- What to work on
Pictures do not belong in the copy; restate the records below word for word.

[Collected data]

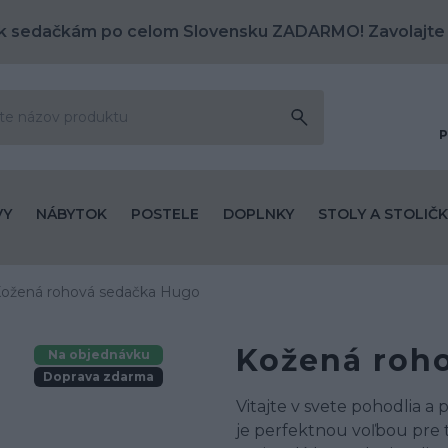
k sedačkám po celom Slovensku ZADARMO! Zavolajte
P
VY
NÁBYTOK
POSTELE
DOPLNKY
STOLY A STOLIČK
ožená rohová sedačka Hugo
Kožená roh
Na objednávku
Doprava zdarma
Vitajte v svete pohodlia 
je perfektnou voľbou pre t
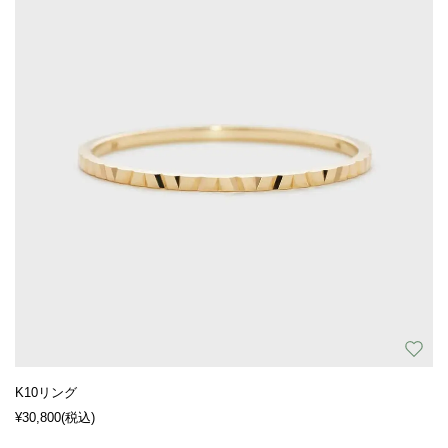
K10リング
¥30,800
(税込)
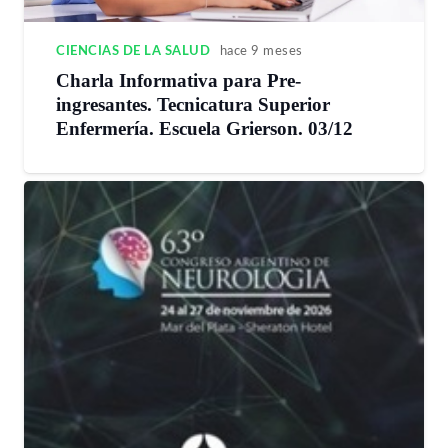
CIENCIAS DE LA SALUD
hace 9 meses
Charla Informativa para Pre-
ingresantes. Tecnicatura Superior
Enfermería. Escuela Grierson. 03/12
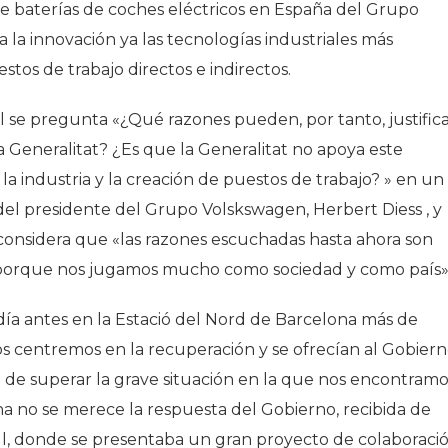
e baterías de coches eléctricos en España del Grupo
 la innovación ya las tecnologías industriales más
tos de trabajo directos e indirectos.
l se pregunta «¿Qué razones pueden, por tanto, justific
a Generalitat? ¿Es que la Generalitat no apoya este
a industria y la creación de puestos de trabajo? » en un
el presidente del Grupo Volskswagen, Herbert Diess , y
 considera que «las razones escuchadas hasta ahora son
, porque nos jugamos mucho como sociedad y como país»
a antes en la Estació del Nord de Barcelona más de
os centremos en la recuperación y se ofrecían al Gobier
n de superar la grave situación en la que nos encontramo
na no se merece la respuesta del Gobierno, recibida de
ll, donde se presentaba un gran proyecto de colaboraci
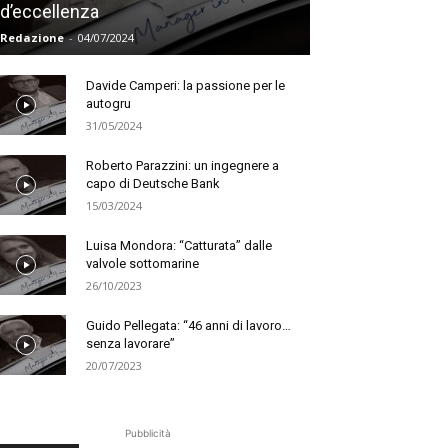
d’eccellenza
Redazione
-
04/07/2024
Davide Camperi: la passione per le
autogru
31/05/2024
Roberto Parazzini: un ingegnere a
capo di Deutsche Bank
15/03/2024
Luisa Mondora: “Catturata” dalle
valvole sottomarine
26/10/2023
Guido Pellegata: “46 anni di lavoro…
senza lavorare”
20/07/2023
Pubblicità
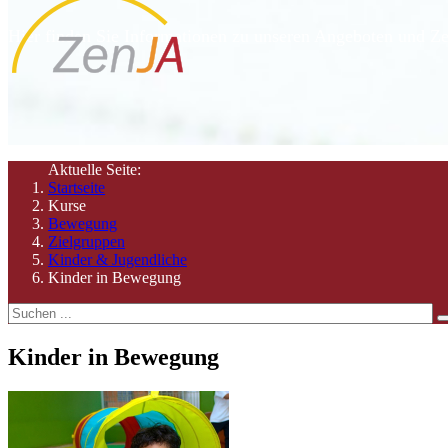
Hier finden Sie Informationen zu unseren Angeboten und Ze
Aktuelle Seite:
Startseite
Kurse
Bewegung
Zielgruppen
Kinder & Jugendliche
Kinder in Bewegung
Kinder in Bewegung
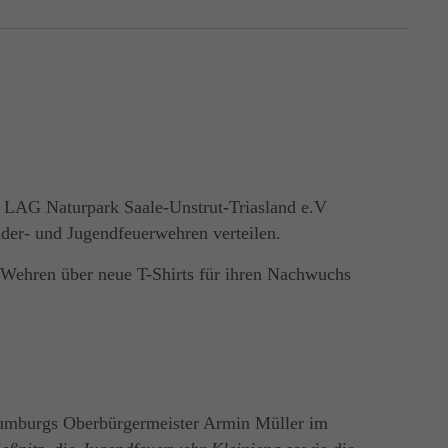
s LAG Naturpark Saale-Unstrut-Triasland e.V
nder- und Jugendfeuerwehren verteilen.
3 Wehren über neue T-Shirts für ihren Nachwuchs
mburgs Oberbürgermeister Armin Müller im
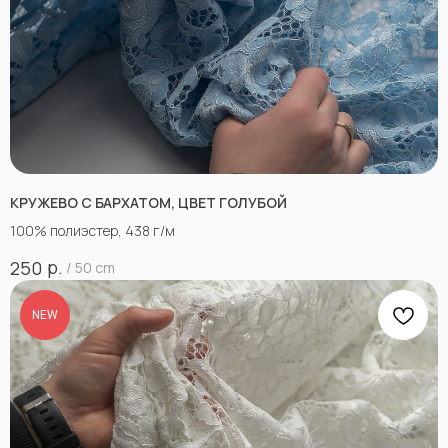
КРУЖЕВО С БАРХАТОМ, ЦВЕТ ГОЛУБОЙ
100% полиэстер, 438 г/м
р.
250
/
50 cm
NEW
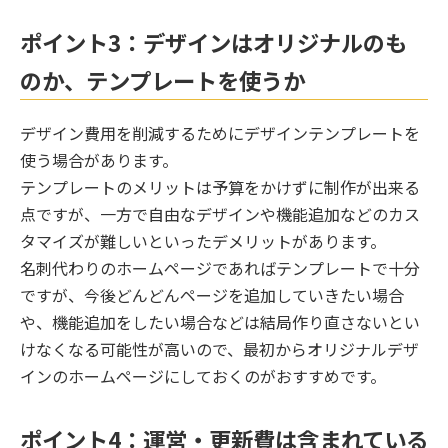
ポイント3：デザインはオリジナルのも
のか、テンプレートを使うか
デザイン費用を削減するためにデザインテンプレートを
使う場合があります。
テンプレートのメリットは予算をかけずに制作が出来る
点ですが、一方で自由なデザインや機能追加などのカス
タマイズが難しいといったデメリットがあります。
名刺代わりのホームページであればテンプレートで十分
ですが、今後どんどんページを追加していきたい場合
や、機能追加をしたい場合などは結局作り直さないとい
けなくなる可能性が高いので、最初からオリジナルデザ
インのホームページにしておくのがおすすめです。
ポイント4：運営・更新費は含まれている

- The completed task
k sedačkám po celom Slovensku ZADARMO! Zavolajte
P
VY
NÁBYTOK
POSTELE
DOPLNKY
STOLY A STOLIČK
ožená rohová sedačka Hugo
Kožená roh
Na objednávku
Doprava zdarma
Vitajte v svete pohodlia 
je perfektnou voľbou pre t
K10リング
¥30,800
(税込)
CIENCIAS DE LA SALUD
hace 9 meses
Charla Informativa para Pre-
ingresantes. Tecnicatura Superior
Enfermería. Escuela Grierson. 03/12
e baterías de coches eléctricos en España del Grupo
 la innovación ya las tecnologías industriales más
tos de trabajo directos e indirectos.
l se pregunta «¿Qué razones pueden, por tanto, justific
a Generalitat? ¿Es que la Generalitat no apoya este
a industria y la creación de puestos de trabajo? » en un
el presidente del Grupo Volskswagen, Herbert Diess , y
 considera que «las razones escuchadas hasta ahora son
, porque nos jugamos mucho como sociedad y como país»
a antes en la Estació del Nord de Barcelona más de
os centremos en la recuperación y se ofrecían al Gobier
n de superar la grave situación en la que nos encontramo
na no se merece la respuesta del Gobierno, recibida de
ll, donde se presentaba un gran proyecto de colaboraci
d’eccellenza
Redazione
-
04/07/2024
Davide Camperi: la passione per le
autogru
31/05/2024
Roberto Parazzini: un ingegnere a
capo di Deutsche Bank
15/03/2024
Luisa Mondora: “Catturata” dalle
valvole sottomarine
26/10/2023
Guido Pellegata: “46 anni di lavoro…
senza lavorare”
20/07/2023
Pubblicità
Hier finden Sie Informationen zu unseren Angeboten und Ze
Aktuelle Seite:
Startseite
Kurse
Bewegung
Zielgruppen
Kinder & Jugendliche
Kinder in Bewegung
Kinder in Bewegung
s LAG Naturpark Saale-Unstrut-Triasland e.V
nder- und Jugendfeuerwehren verteilen.
3 Wehren über neue T-Shirts für ihren Nachwuchs
mburgs Oberbürgermeister Armin Müller im
КРУЖЕВО С БАРХАТОМ, ЦВЕТ ГОЛУБОЙ
100% полиэстер, 438 г/м
р.
250
/
50 cm
NEW
ポイント3：デザインはオリジナルのも
のか、テンプレートを使うか
デザイン費用を削減するためにデザインテンプレートを
使う場合があります。
テンプレートのメリットは予算をかけずに制作が出来る
点ですが、一方で自由なデザインや機能追加などのカス
タマイズが難しいといったデメリットがあります。
名刺代わりのホームページであればテンプレートで十分
ですが、今後どんどんページを追加していきたい場合
や、機能追加をしたい場合などは結局作り直さないとい
けなくなる可能性が高いので、最初からオリジナルデザ
インのホームページにしておくのがおすすめです。
ポイント4：運営・更新費は含まれている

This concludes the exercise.